Will We Miss the Mississippi When it's Gone?

I'm a skeptic about man-made global warming. Perhaps man's collective efforts have had an effect on our planet's fever; however, the Earth has been warming and cooling long before we came along. You don't have to delve too deeply into geology, geophysics or other earth sciences to learn that we have had fairly recent cycles of Ice Ages that have blanketed much of North America with hundreds of feet of glaciers. Those vast ice fields pushed forward and retreated several times in the Earth's immediate past and all without the help of man. What goes around has a tendency to come around again. Cyclic events are normal in nature so I don't see warming and cooling trends as necessarily man-made. Perhaps the earth is warming now, but plausibly, future North Americans as far south as Kansas and New York City may once again have to move out of the way of another advancing ice field.

Being a skeptic goes hand-in-hand with being trained in science. Not much is gained if we accept wholeheartedly whatever theories seem to make sense. For most of man's history, it seemed that the sun went around the earth and that was accepted as fact. The scientific method requires skepticism - it's healthier to test our theories from a doubtful perspective than starting with a preconceived bias regarding the outcome.

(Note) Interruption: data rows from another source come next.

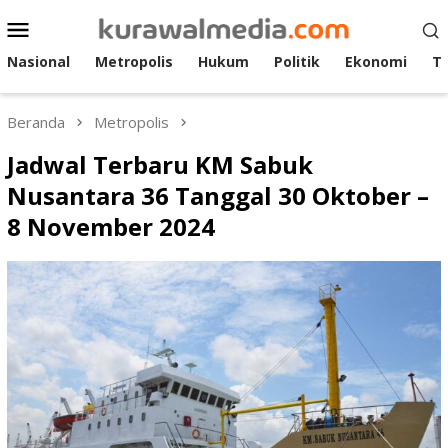
Loncat
Menu
ke
Mobile
konten
Nasional
Metropolis
Hukum
Politik
Ekonomi
T
Beranda
Metropolis
Jadwal Terbaru KM Sabuk
Nusantara 36 Tanggal 30 Oktober –
8 November 2024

The Global Warming debate is often linked to environmental cleanliness. Would the world be a better place if we humans picked up after ourselves? I can't think of anyone who wants to promote a legacy of dirty air and water. The goal of leaving the planet a better place than we found it, in theory, is universal. Unfortunately, human civilization needs energy and the competition for finding the cheapest and most abundant sources - predominantly burning fossil fuels - has contributed to pollution even if it hasn't contributed to global warming.

When it comes to the science surrounding the Global Warming debate, I recalled writings of Mark Twain. He too was a sometimes skeptic. In Chapter 17 of his book "Life on the Mississippi" he was describing how the Mississippi River became shorter due to the serpentine bends being cut off, either through natural forces or by man's desire to navigate the river without taking hours to proceed around a long river bend that would gain only a half-mile or less as the crow flies. Here's a piece of Twain's chapter where he explains the Mississippi river cut-offs as a "scientist" might see them:

"Since my own day on the Mississippi, cut-offs have been made at Hurricane Island; at island 100; at Napoleon, Arkansas; at Walnut Bend; and at Council Bend. These shortened the river, in the aggregate, sixty-seven miles. In my own time a cut-off was made at American Bend, which shortened the river ten miles or more.

Therefore, the Mississippi between Cairo and New Orleans was twelve hundred and fifteen miles long one hundred and seventy-six years ago. It was eleven hundred and eighty after the cut-off of 1722. It was one thousand and forty after the American Bend cut-off. It has lost sixty-seven miles since. Consequently its length is only nine hundred and seventy-three miles at present.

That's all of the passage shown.